Aim of the exercise.
Only one stretch of the data below is wanted: the lines from the one with "Cookie-instellingen (416, 439)" through the one with "Alle cookies toestaan (654, 438)", repeated exactly.

Source data.
┌──

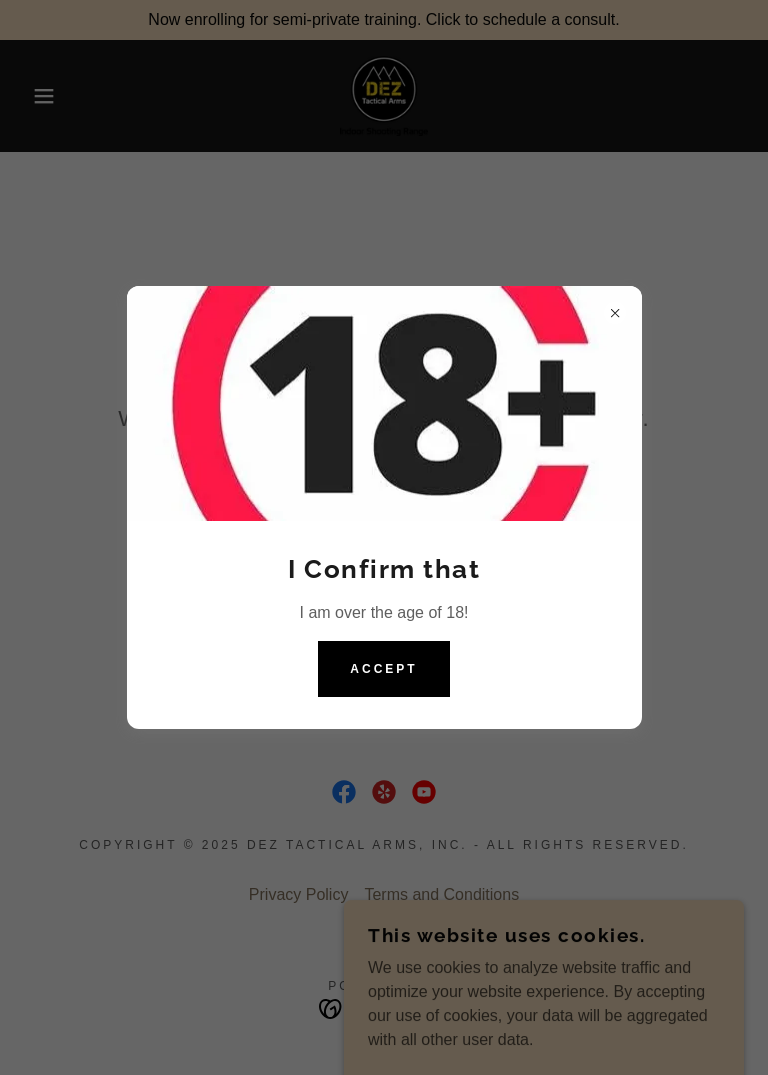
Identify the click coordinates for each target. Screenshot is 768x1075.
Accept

└──
┌──

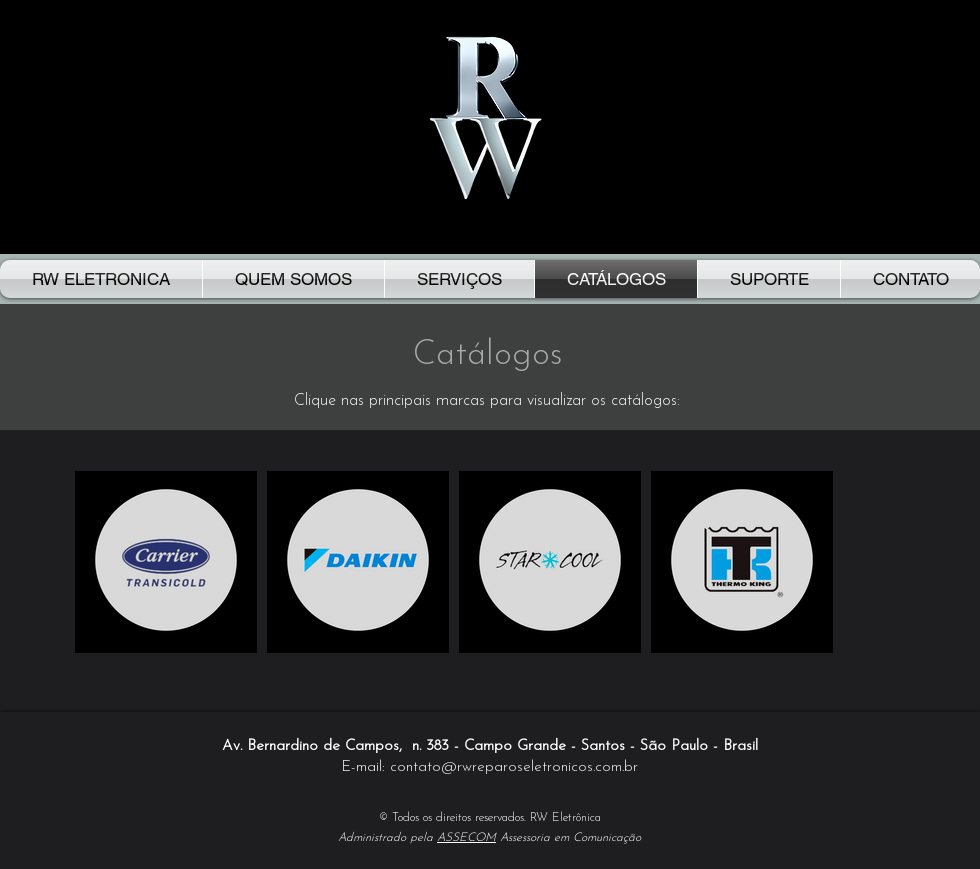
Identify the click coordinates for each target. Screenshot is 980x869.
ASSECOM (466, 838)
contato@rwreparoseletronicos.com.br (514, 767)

└──
┌──

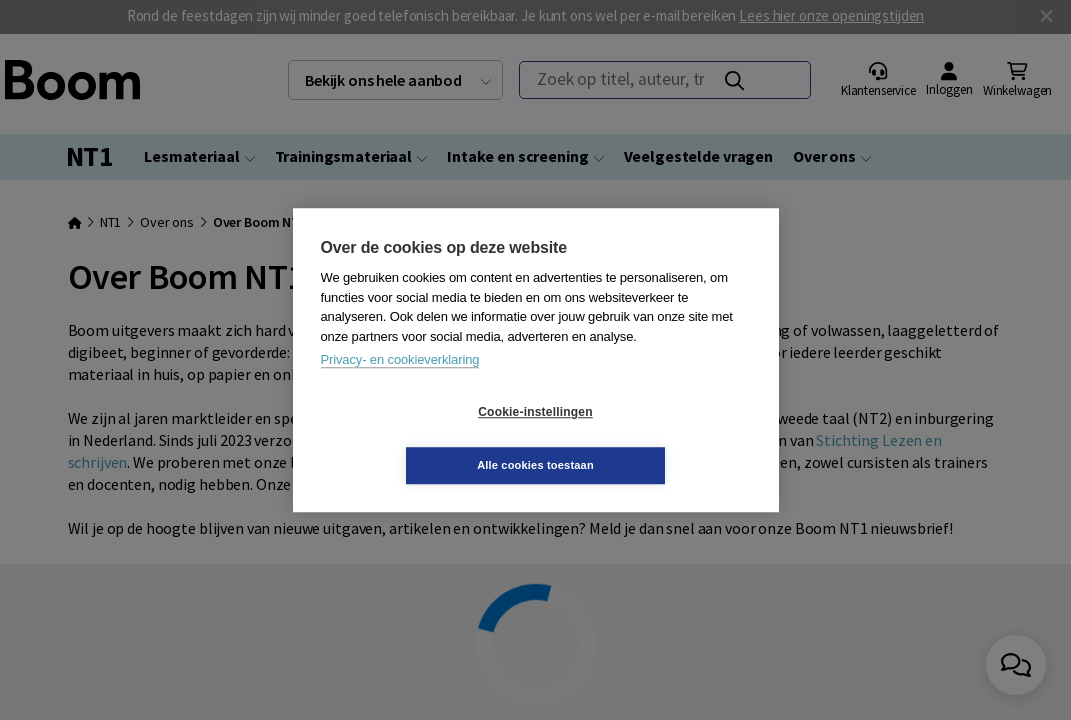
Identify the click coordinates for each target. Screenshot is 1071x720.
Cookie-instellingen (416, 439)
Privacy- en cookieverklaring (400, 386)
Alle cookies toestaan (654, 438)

└──

Exercise solution.
Cookie-instellingen (416, 439)
Privacy- en cookieverklaring (400, 386)
Alle cookies toestaan (654, 438)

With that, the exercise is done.